People working in higher education, whether in the classroom, research lab, dance studio, library, and various business support offices or even maintaining buildings and grounds, are all involved in customer service. Many resist seeing students as customers; however, students pay for something and legitimately expect something in return. That exchange makes students customers and the university a business—a unique business, serving unique customers in pursuit of unique aspirations, but a business all the same.


COVID-19 will drive institutions that subscribe to this pair of principles into a thriving future.


Dreams are pursued and money is changing hands—tax dollars and personal investments—families even sell homes in support of students and their aspirations. Students are some combination of client, disciple, patient, counselee, ward, protégé or customer and are paying for a service. Many work diligently at a job while also earning a degree.


Elite private institutions and some public flagships may provide whatever they want, however they want, at any cost they want to charge, and the students will enroll, at least for a season. A seductive nameplate has great value. The university I work for has a $170 million annual budget, and students who live on campus and study full-time pay about $20,000 a year to enroll. That’s a business with customers. Our leadership works diligently to operate the university in a business-like manner to meet the needs of students (customers), whether a student wants to study nursing or engineering, philosophy or 19th-century British literature, live on campus or off, attend full- or part-time.

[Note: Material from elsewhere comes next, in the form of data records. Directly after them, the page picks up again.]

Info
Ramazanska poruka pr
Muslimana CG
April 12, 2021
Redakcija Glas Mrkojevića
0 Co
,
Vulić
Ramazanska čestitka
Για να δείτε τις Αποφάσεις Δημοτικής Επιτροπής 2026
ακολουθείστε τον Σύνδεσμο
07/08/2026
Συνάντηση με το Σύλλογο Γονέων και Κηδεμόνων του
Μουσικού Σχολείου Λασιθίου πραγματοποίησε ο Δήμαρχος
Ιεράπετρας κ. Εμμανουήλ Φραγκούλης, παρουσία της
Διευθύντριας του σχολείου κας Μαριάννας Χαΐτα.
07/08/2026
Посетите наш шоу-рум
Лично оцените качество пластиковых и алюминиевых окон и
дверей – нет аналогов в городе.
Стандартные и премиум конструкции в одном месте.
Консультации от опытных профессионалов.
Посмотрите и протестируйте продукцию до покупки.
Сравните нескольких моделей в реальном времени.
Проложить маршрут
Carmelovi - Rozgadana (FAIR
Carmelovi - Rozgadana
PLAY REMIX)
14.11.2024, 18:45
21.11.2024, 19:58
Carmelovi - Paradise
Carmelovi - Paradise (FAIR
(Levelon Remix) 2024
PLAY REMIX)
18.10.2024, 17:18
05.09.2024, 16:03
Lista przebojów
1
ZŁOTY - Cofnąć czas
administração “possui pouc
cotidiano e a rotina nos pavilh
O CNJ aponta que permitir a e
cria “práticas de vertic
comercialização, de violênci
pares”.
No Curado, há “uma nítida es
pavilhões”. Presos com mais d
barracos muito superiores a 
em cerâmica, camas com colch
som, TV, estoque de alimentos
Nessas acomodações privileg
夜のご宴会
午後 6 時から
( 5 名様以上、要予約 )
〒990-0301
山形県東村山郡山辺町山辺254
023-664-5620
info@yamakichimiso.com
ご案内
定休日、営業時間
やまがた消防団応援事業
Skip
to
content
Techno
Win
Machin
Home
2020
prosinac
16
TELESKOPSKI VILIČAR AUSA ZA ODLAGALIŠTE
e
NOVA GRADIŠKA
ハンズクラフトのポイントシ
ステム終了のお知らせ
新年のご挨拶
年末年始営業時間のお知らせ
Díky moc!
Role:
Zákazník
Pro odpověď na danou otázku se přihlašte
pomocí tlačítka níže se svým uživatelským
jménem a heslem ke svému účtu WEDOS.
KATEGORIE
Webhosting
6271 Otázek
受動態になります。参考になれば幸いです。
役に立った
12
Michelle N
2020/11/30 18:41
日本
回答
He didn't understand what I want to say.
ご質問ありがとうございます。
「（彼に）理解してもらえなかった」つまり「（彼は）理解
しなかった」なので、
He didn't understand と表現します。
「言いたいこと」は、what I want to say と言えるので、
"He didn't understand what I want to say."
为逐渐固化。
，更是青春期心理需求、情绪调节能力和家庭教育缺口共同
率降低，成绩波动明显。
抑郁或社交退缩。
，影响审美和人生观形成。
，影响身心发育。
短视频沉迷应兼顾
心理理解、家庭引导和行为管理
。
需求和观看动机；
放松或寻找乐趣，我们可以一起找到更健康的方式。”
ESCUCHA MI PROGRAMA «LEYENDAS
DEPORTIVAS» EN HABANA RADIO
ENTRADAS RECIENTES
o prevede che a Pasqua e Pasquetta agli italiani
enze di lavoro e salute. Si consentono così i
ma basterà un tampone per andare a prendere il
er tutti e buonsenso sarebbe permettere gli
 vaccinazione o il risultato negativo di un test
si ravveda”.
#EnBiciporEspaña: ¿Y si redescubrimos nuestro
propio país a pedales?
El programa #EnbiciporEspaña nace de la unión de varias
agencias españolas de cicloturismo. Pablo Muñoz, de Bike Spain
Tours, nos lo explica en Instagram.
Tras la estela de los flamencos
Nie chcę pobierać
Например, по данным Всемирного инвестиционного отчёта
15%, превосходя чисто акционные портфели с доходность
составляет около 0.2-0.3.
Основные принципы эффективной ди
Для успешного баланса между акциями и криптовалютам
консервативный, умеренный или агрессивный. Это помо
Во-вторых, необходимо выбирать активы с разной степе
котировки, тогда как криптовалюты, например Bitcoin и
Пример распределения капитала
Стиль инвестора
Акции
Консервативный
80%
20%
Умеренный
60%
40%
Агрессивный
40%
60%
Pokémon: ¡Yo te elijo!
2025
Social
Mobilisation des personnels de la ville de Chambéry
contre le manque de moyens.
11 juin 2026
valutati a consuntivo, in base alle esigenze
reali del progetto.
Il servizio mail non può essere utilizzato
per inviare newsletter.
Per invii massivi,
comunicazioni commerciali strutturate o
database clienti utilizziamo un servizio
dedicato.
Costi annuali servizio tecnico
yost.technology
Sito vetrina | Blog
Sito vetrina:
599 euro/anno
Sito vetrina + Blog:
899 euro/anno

A recent Forbes study looked at companies that have the best customer service utilizing the American Customer Service Index (ACSI). Number one on the list is Chick-fil-A. They endeavor to know what their customers want and how to deliver it to them in an effective way. Evidently, a good business model.


Visit a Chick-fil-A and then visit any of the various offices and classrooms that serve students. Compare the experiences. Ask if there is a significant difference and if and why that difference exists. Someone wanting a chicken sandwich is treated with dignity, respect and deference. Somebody attending class, wanting to process a loan application, or paying tuition and fees is occasionally treated as a bother by people in bureaucracies set up to protect someone from something. This is rarely the case at WT; however, it can happen anywhere. State laws, complex operating procedures and a safety net of federally subsidized loans allow bureaucracies to bloat and become impervious to serving the needs of individuals. The served fall by the wayside.


All of these distinctions are made more difficult to recognize in online education, emphasized by the circumstances of COVID-19. Universities that pay attention to students and their needs on a one-at-a-time basis as valued clients will thrive. The marketplace relentlessly chisels away at the differences between customer service and just doing a job. If the work of the university, from mowing the grass to teaching or conducting scholarly work in service to students, is not seen as the primary mission, the marketplace, both digital and face-to-face, will transform the institution into a ghost town.


Amazon was ranked fourth on the Forbes list. The ACSI commentary quoted in the Forbes article noted, "The world’s largest Internet retailer has mastered a combination of value, satisfaction, and delivery efficiency that consumers love." ACSI goes on to say that customers want "Infinite variety on one site without having to search multiple brands and companies online." The best universities provide educational services one person at a time to a nearly infinite variety of students. Nothing new here.


If COVID-19 teaches us anything, it should teach us that in a service industry—and higher education is a service industry with particular business models and particular views of customers and service to them—student service matters. By the way, that does not mean students earn an "A" for showing up. Both student and organization are well served when an "F" is assigned because it was earned.


Universities must inform students over and over again that our work is not to give them what they want, which admittedly is the work of every enterprise that made the Forbes top 20 list, but what they need to help them become something they are not. No two customers are the same. And, simultaneously, no two have exactly the same aspirations.


When educational service is provided well, it has great value to customers.